V1 (Legacy) — internal/network/peer.go:74-89:

MsgType Payload Purpose
handshake HandshakePayload AgentID + version + challenge-response auth + manifest digest
event Serialized event.Event Single event for direct DAG insertion
sync_request Empty Request peer’s full DAG
sync_batch SyncBatchPayload Batch of events in response to sync_request
ping Empty Keepalive probe
pong Empty Keepalive reply
vote VotePayload Validator vote for OCS consensus

V2 (Fast Path) — internal/network/protocol.go:27-48:

MsgType Plane Payload Purpose
v2_event_header Causality EventHeader Lean header for relay-before-validation
v2_frontier Causality FrontierSummary DAG tips snapshot
v2_window_digest Causality WindowDigest Timestamp-windowed event list
v2_checkpoint Causality CheckpointSummary Bootstrap state snapshot
v2_event_body Body EventBody Event payload (receiver-fetched)
v2_body_request Body BodyRef Request body by EventID + commitment
v2_repair_request Repair RepairRequest Request missing events (by ID or window)
v2_repair_response Repair RepairResponse Batch of requested events
v2_hello Control HelloV2 V2 capability negotiation
v2_peer_status Control PeerStatus Queue depth, health signal
v2_ack Control AckHint Received event acknowledgment
v2_nack_missing Control NackMissingParent Missing parent notification
v2_overloaded Control Overloaded Backpressure signal

V1 vs V2 Protocol

V1: Full-event broadcast.
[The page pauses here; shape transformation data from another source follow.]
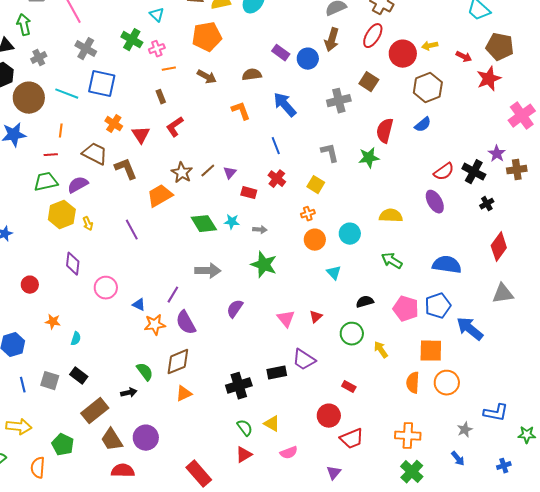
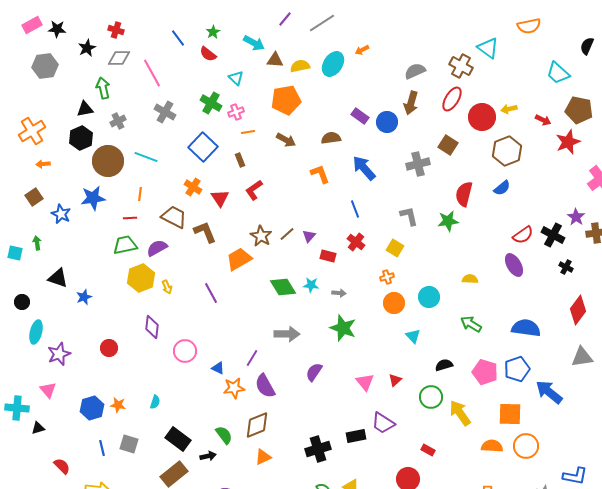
blue square: (102, 84) -> (203, 147), moved, turned 32
black cross: (487, 204) -> (566, 267), turned -32
yellow semicircle: (391, 216) -> (470, 279), size x0.7
orange star: (53, 322) -> (118, 405), moved
yellow arrow: (381, 350) -> (460, 413), size x1.5
black rectangle: (79, 376) -> (178, 439), moved, size x1.4
orange semicircle: (413, 383) -> (492, 446), turned 90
MsgEvent sends the entire serialized event.Event to all peers. MsgRequestSync polls peers every SyncInterval for their full DAG. Simple but bandwidth-heavy at scale.

V2 (Fast Path): Three-plane architecture separating causality (headers), body (payloads), and repair (gaps). Headers are relayed immediately (before body or validation). Bodies are fetched on demand by the receiver. Gaps are repaired via targeted requests.

V2 Negotiation

Source: internal/network/legacy.go:22-60, internal/network/compat.go:124-141

  1. V1 handshake completes (both peers at PeerConnected)
  2. Both sides call NegotiateV2(peer) — sends HelloV2 with ProtocolVersion=2, Features=["fast_path","body_split","repair"], FrontierTips
  3. If peer responds with HelloV2 within 5s timeout: v2Negotiated=true, capabilities recorded
  4. If no response or incompatible version: peer stays V1 (v2Negotiated=false)
  5. V2 messages are silently dropped for V1 peers via SafeSend (compat.go:182)
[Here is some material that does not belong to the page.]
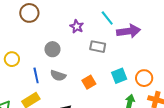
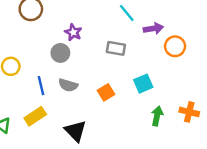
purple star: (77, 26) -> (73, 32), moved
purple arrow: (129, 31) -> (153, 28), size x0.7
orange circle: (144, 78) -> (175, 46), moved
Mixed topology: V1 peers use MsgRequestSync/MsgSyncBatch (polling). V2 peers use Fast Path (header relay, body fetch, repair). Both coexist on the same node.

Wire Format

JSON-encoded messages over TCP. Each message is a Message struct with type and payload fields. The payload is itself JSON-encoded. Per-message size limit: 4 MiB enforced by resetLimitReader (peer.go:99-126). The limit resets after each successful decode (per-message, not cumulative).


Task 2: Fast Path Pipeline

Stage 1: Announced (Header Admission + Relay)

Trigger: MsgEventHeader received from peer → ingest.AdmitHeader() creates tracking entry at StageAnnounced.

What is sent: EventHeader — EventID, Type, CausalRefs, AgentID, CausalTimestamp, StakeAmount, BodyCommitment (SHA-256 hex), Signature. Lean — no payload body.

Relay: Immediately enqueued to relayQ. The relayWorker (relay.go:25) drains the queue and sends the header to a bounded set of V2 peers selected by MeshManager.SelectRelayTargets():

  • Target fanout: 6 peers (configurable, min 2, max 12)
  • Excludes: origin peer, overloaded peers, peers with score < MinUsableScore (20)
  • Diversity injection: 30% probability of replacing one slot with a random usable peer

Validation at this stage: None beyond JSON deserialization. This is relay-before-validation — the header is forwarded before the body is fetched or the signature is checked.

Failure: If AdmitHeader fails (tracking full at MaxTracked=10000 or already tracked): header is dropped, no relay.

Stage 2: Completed (Body Fetch)

Trigger: completionWorker (completion.go:125) drains announceQ and calls maybeRequestBody().

Body request: MsgBodyRequest with BodyRef{EventID, BodyCommitment} sent to source peer or best-scored fallback. Receiver-driven — the node decides whether to fetch.

Body delivery: Peer responds with MsgEventBody{EventID, Payload}. The body commitment is verified: SHA-256(received_payload) == header.BodyCommitment.

Size limit: Bodies are subject to the 4 MiB per-message limit. No separate body-size limit.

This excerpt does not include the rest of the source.